Is it coming? Will all our creative outlets merge into one handy device? What about the things that represent your literary leanings, your musical tastes, and all that you consider talismans of your creative life? Will they fully and completely go digital? If so, what about your basic human yen to have and to hold artifacts?
Our friend Ethan Diamond, of Bandcamp, a very cool site that connects musicians and music fans (both digitally and yes, even in analog terms), writes brilliantly about these matters and more as he unveils his new digital music “unlabel” BCWax.

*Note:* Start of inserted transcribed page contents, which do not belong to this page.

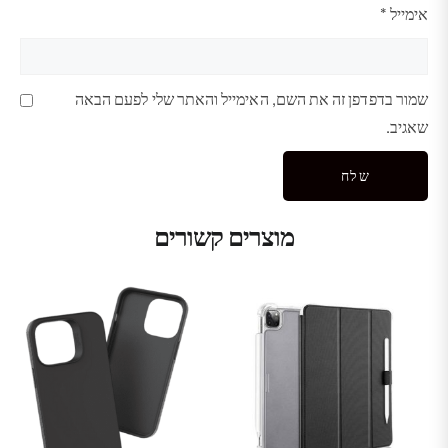
אימייל
*
שמור בדפדפן זה את השם, האימייל והאתר שלי לפעם הבאה
שאגיב.
מוצרים קשורים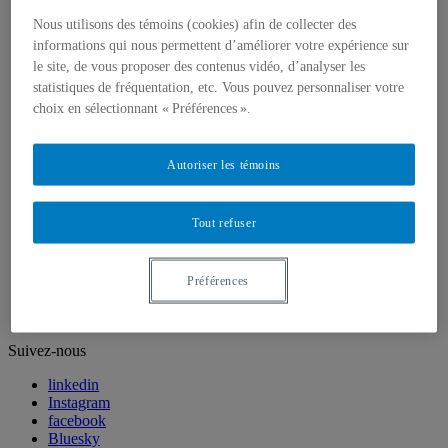
1er cycle
Nous utilisons des témoins (cookies) afin de collecter des
2e et 3e cycles
informations qui nous permettent d’améliorer votre expérience sur
Écoles d’été
Recherche
le site, de vous proposer des contenus vidéo, d’analyser les
Thématiques prioritaires de la recherche 2026-2031
statistiques de fréquentation, etc. Vous pouvez personnaliser votre
Regroupements et infrastructures de recherche
choix en sélectionnant « Préférences ».
Soutien et financement
Stagiaires postdoctoraux et en recherche
Statut de chercheure, chercheur associé
Autoriser les témoins
Publications scientifiques
Soutien financier
1er cycle – Baccalauréat
Tout refuser
2e cycle – Maîtrise
3e cycle – Doctorat
CERPÉ-FSH
Reconnaissance
Préférences
Prix
Les sciences humaines en tête et en fête
Suivez-nous
linkedin
Instagram
facebook
Bluesky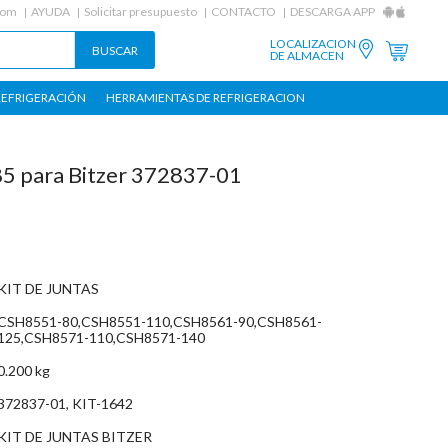
com
AYUDA
Solicitar presupuesto
CONTACTO
DESCARGA APP
LOCALIZACION
DE ALMACEN
REFRIGERACIÓN
HERRAMIENTAS DE REFRIGERACION
85 para Bitzer 372837-01
KIT DE JUNTAS
CSH8551-80,CSH8551-110,CSH8561-90,CSH8561-
125,CSH8571-110,CSH8571-140
0.200 kg
372837-01, KIT-1642
KIT DE JUNTAS BITZER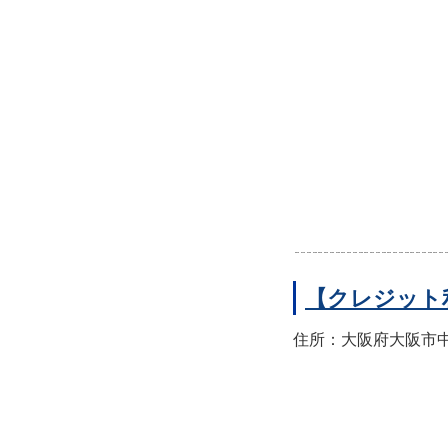
【クレジット
住所：大阪府大阪市中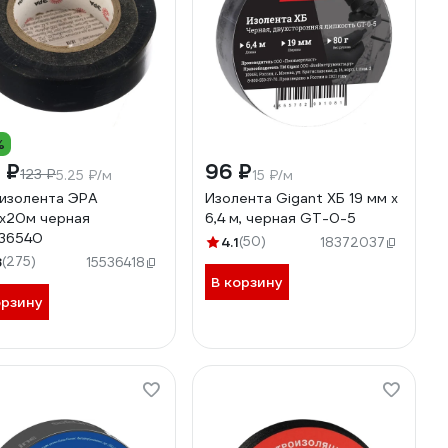
%
 ₽
96 ₽
123 ₽
5.25 ₽/м
15 ₽/м
изолента ЭРА
Изолента Gigant ХБ 19 мм х
х20м черная
6,4 м, черная GT-0-5
36540
4.1
(50)
18372037
8
(275)
15536418
В корзину
орзину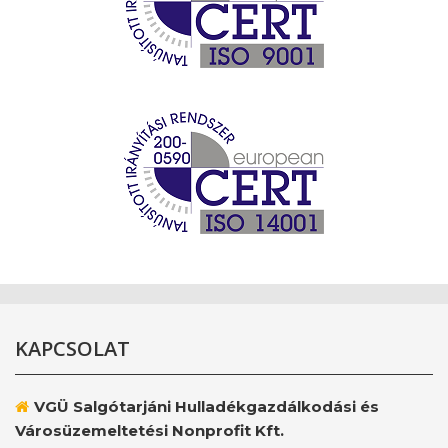
KAPCSOLAT
VGÜ Salgótarjáni Hulladékgazdálkodási és
Városüzemeltetési Nonprofit Kft.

Check out his recent blog post Music as Artifact: Introducing BCWax in which he poses some great questions, namely, how without books lining our shelves and record albums to thumb through will anyone be able to get a sense what’s important to us, as individuals, curators of own personal museums.
Ethan is bright, funny, right on, and by no means a Luddite. We’ll leave you with a bit of his writing on why books and albums – the physical objects themselves – are so deeply satisfying. It so perfectly captures how we feel that we can’t help but pass it on. And if you’re a fan of The Wire, well … you’ll see.
“Holding them can feel good, and a talented designer can arrange their atoms in all sorts of pleasing ways that are impossible to achieve with bits alone. Not that we should all erase our hard drives, chuck our routers out the window and replace our iTunes libraries with vinyl. But for the music and books that are really important to us, possessing our own physical versions of those works allows us to express who we are. And when those physical versions are well-made, when they are true artifacts, owning them becomes a source of joy.”
Thanks, Ethan. We couldn’t have said it better ourselves.